NEW ORLEANS — An engineered organic bispecific adaptor molecule that functions as a bridge between a chimeric antigen receptor (CAR) T cell and a cancer cell can potentially overcome some of the limitations posed by CAR T-cell immunotherapy technologies, according to data presented here at the AACR Annual Meeting 2016, April 16-20.
“Our technology provides a universal platform that incorporates a cell-based immunotherapeutic ‘living drug’ and an organically synthesized inert small-molecule adaptor,” said senior author of the study Philip S. Low, PhD, professor of chemistry and director of the Center for Drug Discovery at Purdue University in West Lafayette, Indiana. “This technology has the potential to extend CAR T-cell immunotherapy beyond its current reach.”
Yong Gu Lee, a graduate student in Low’s laboratory and lead author of this study, explained that the T cells “constitute the main weapon the immune system employs to kill cancer cells.” He added, “A number of labs have recently developed genetically engineered T cells that can recognize and kill cancer cells more efficiently. However, the current CAR T-cell technologies have many limitations.”

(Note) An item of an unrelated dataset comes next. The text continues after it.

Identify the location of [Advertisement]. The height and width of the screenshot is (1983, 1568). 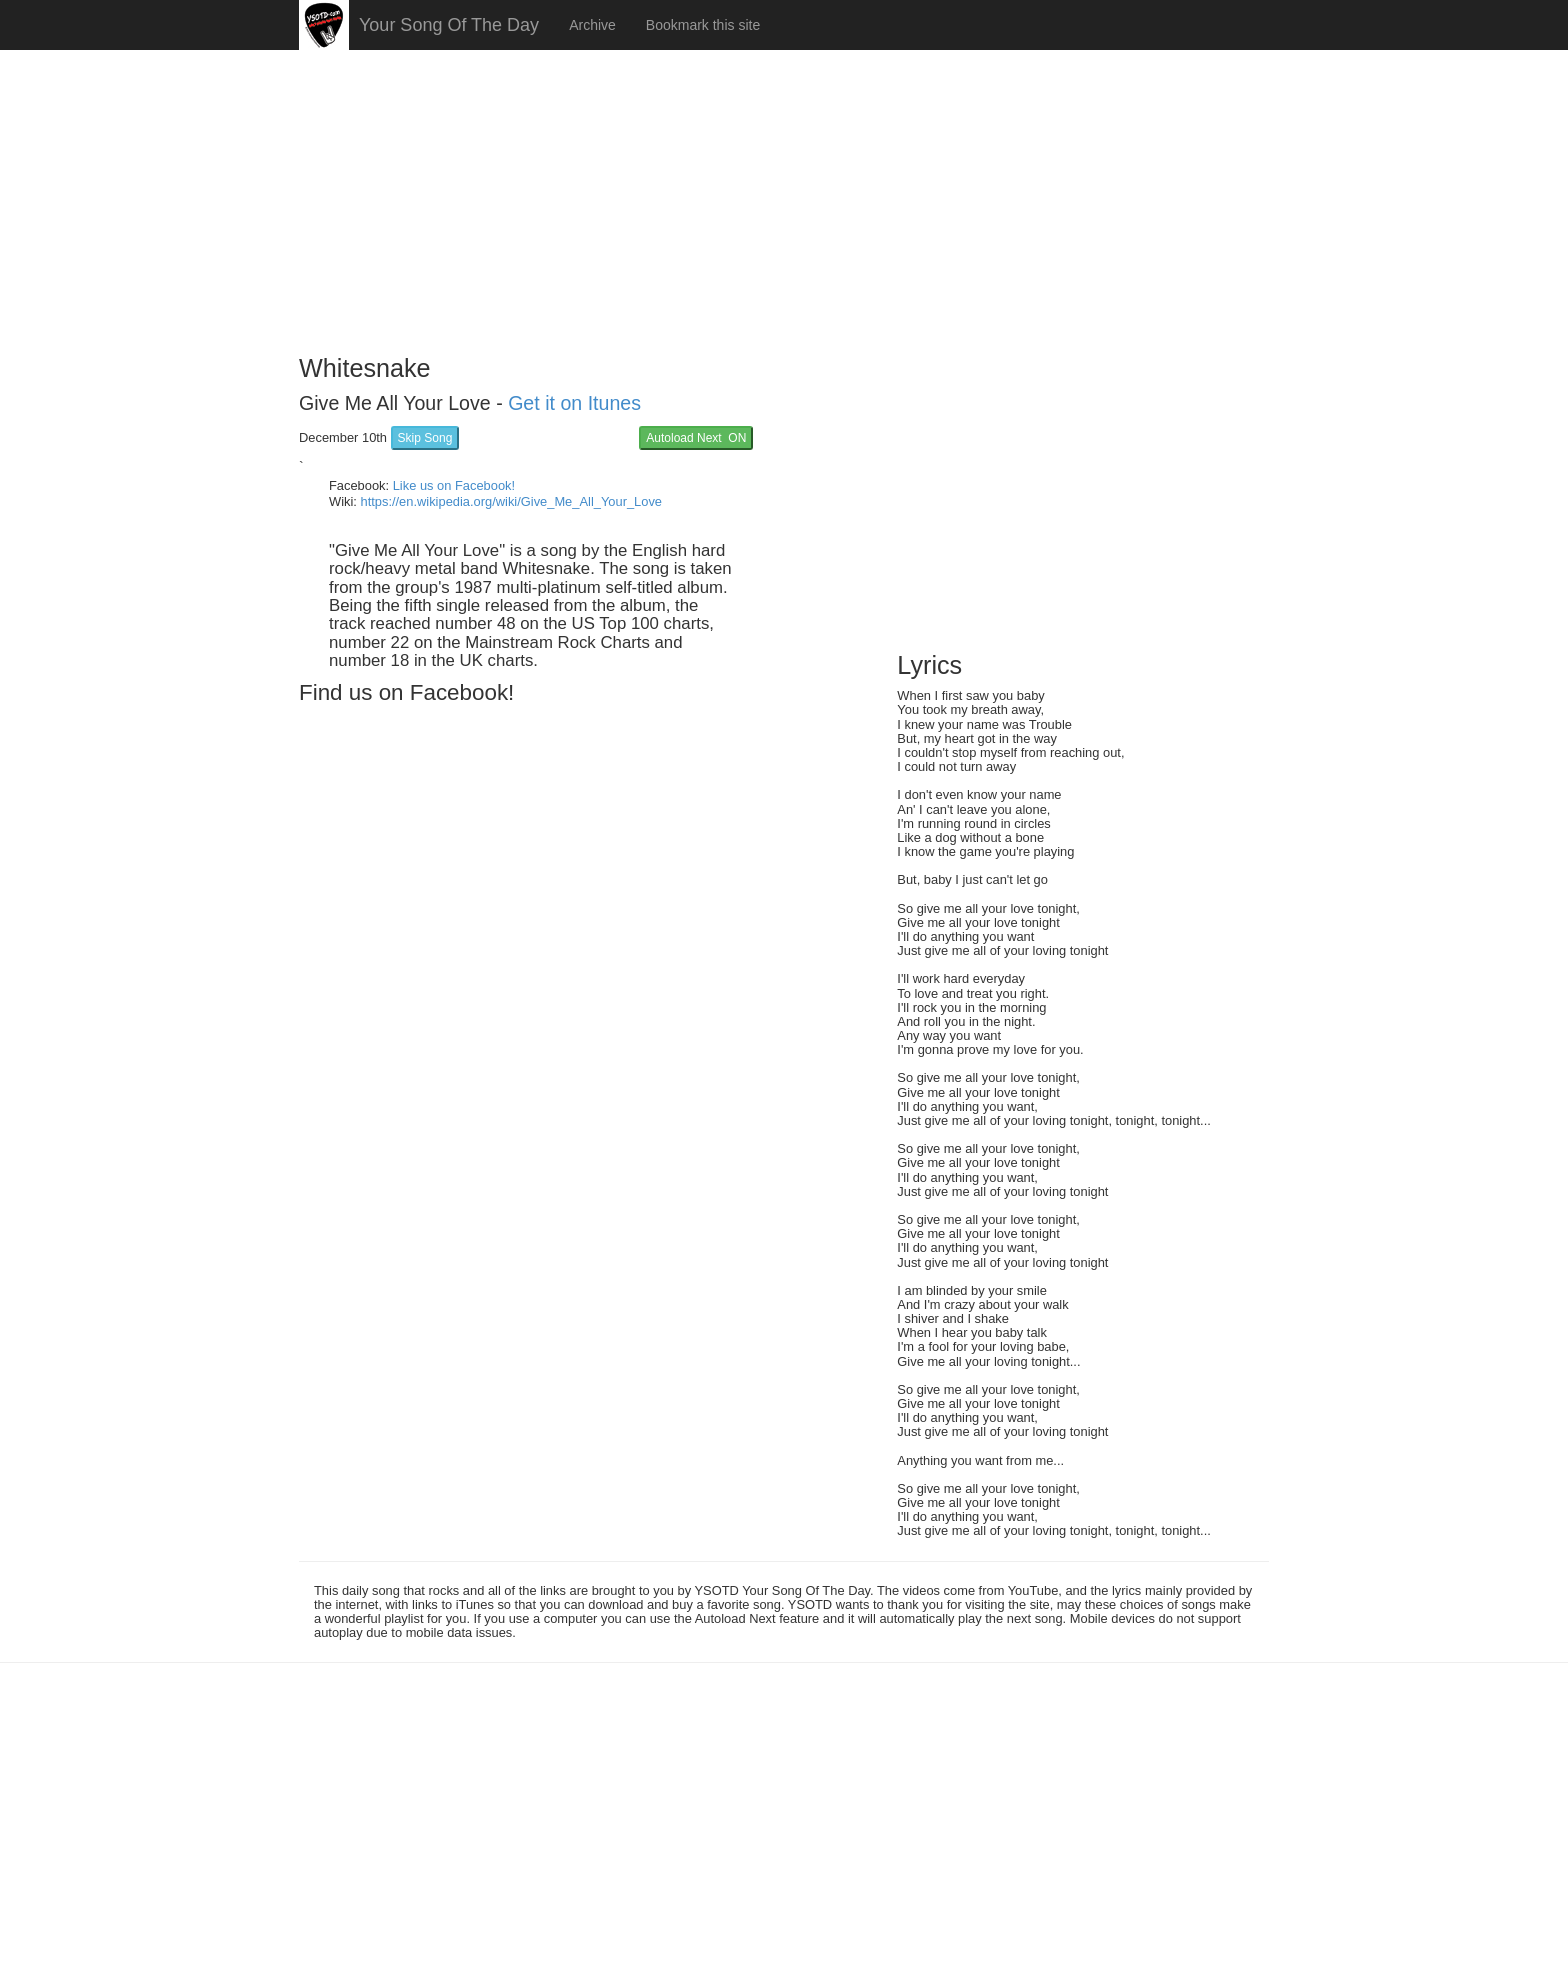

First, he said, existing technology only allows for developing CAR T cells to target one particular protein present in tumor cells, which means that new CAR T cells have to be genetically engineered for each different cancer cell that expresses a different target protein. Second, engineered T cells are highly cytotoxic, and with current technology it is not possible to stop them from functioning once tumor cells are eliminated. Third, the target proteins present on cancer cells are also often present on normal cells, which means that the CAR T cells can cause off-target toxicity leading to serious side effects.

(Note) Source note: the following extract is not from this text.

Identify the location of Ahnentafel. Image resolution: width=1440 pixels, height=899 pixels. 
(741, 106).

To overcome these limitations, Lee and colleagues engineered an adaptor using small organic molecules, and attached a yellow dye, fluorescein isothiocyanate (FITC), on one end, and a ligand on the other end that can bind to a specific protein present on a tumor. The ligand can be designed to target many different tumor proteins, such as the folate receptor, which is present on about a third of human cancers; and prostate-specific membrane antigen, which is present in prostate cancer tumors.
Next, they engineered second-generation CAR T cells based on existing technology and incorporated an anti-FITC antibody fragment into the intracellular domain of CD137 and CD3 zeta chain so it can bind to the FITC end of the adaptor molecule.
When a patient receives CAR T cells and adaptor molecules, the adaptor molecule will bind to the CAR T cell at the FITC end and to the tumor cell at the ligand-binding end.
Because the tumor cell is recognized by the adaptor and not by the CAR T cell itself, the same CAR T cell can be targeted to multiple distinct tumor cells expressing non-overlapping (orthogonal) tumor-specific antigens, simply by administering a cocktail of the correct antigen-matched adaptor molecules. The adaptors survive for no more than 20 minutes in the blood circulation, which means it is possible to control the rate and extent of tumor cell killing and cytokine release in order to avoid serious adverse effects (e.g., tumor lysis syndrome and/or cytokine storm), Lee explained.
“Our new CAR T-cell design allows for more sensitive control of the rate of tumor lysis and cytokine release, enabling the physician to permanently terminate the cell-killing process as soon as the cancer has been eliminated from the body and avoid sustained off-target toxicity to healthy cells,” he said.
Further, by adjusting the binding affinity of the tumor-binding end of the adaptor molecule, it is possible to make the CAR T cell bind only to cells that express high levels of a protein, as in the case of tumor cells, and not to cells that express low levels of the protein, as with normal cells, he explained.
The technology has currently only been tested in animals and not in humans.
“We tested our technology in animal models and learned that our CAR T cells are only able to eradicate tumor cells when the correct antigen-matched adaptor molecules are administered,” Lee said. “Moreover, we have demonstrated that we can eliminate two different tumor cell types in the same animal by administering a mixture of the desired adaptor molecules.”
Low and team are in the process of patenting their technology.
This study was funded by Endocyte Inc. Low is a founder and Chief Science Officer of Endocyte and he still serves on the Endocyte Board of Directors. Lee declares no conflicts of interest.